Category Description

MITRE Usage License

LICENSE

The MITRE Corporation (MITRE) hereby grants you a non-exclusive, royalty-free license to use ATT&CK® for research, development, and commercial purposes. Any copy you make for such purposes is authorized provided that you reproduce MITRE's copyright designation and this license in any such copy.

"© 2021 The MITRE Corporation. This work is reproduced and distributed with the permission of The MITRE Corporation."

DISCLAIMERS

MITRE does not claim ATT&CK enumerates all possibilities for the types of actions and behaviors documented as part of its adversary model and framework of techniques.
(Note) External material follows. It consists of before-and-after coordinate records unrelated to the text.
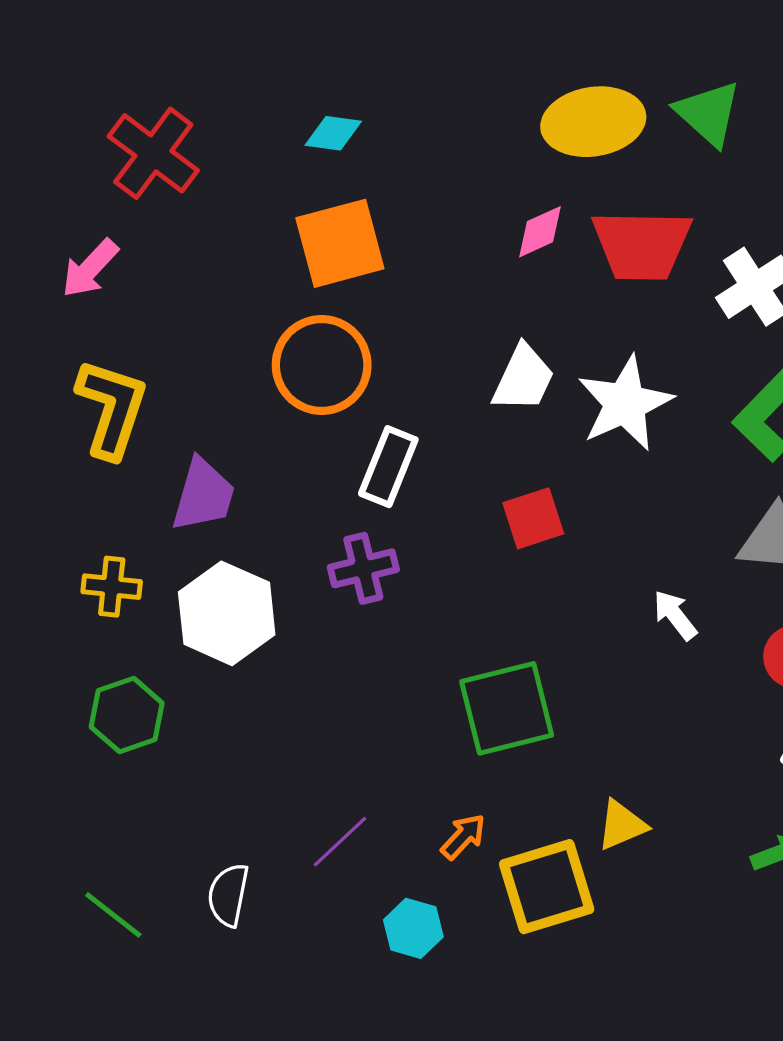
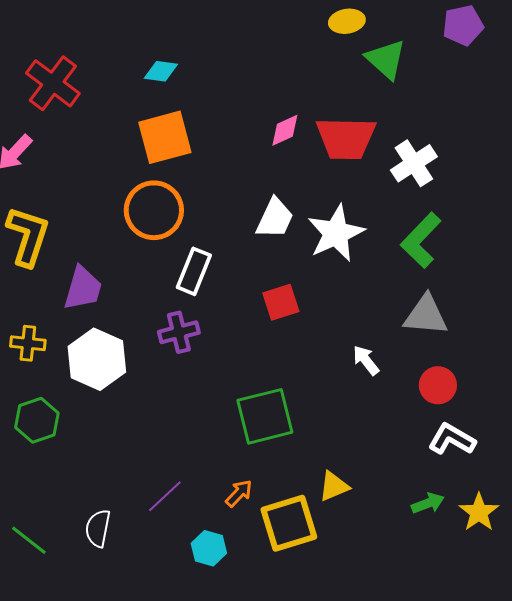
yellow ellipse: (593, 122) -> (347, 21), moved, size x0.6

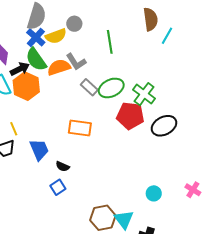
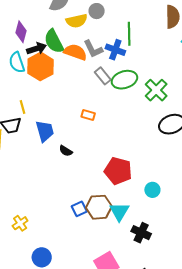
blue cross: (36, 37) -> (115, 50), moved, turned -30
orange semicircle: (59, 67) -> (75, 52), turned 30
red pentagon: (130, 116) -> (118, 171), moved
orange rectangle: (80, 128) -> (88, 115), size x0.6
blue square: (58, 187) -> (79, 209), moved

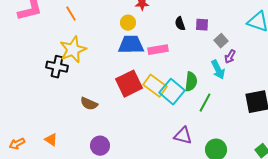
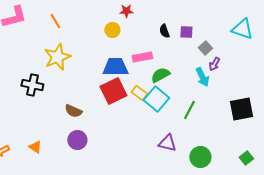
blue trapezoid: (131, 45) -> (115, 67), moved
black cross: (57, 67) -> (32, 85), moved
green semicircle: (191, 82) -> (160, 75), moved, turned -126
yellow rectangle: (155, 86) -> (139, 93), size x0.7
purple circle: (100, 146) -> (77, 140), moved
Using the information contained within ATT&CK to address or cover full categories of techniques will not guarantee full defensive coverage as there may be undisclosed techniques or variations on existing techniques not documented by ATT&CK.

ALL DOCUMENTS AND THE INFORMATION CONTAINED THEREIN ARE PROVIDED ON AN "AS IS" BASIS AND THE CONTRIBUTOR, THE ORGANIZATION HE/SHE REPRESENTS OR IS SPONSORED BY (IF ANY), THE MITRE CORPORATION, ITS BOARD OF TRUSTEES, OFFICERS, AGENTS, AND EMPLOYEES, DISCLAIM ALL WARRANTIES, EXPRESS OR IMPLIED, INCLUDING BUT NOT LIMITED TO ANY WARRANTY THAT THE USE OF THE INFORMATION THEREIN WILL NOT INFRINGE ANY RIGHTS OR ANY IMPLIED WARRANTIES OF MERCHANTABILITY OR FITNESS FOR A PARTICULAR PURPOSE.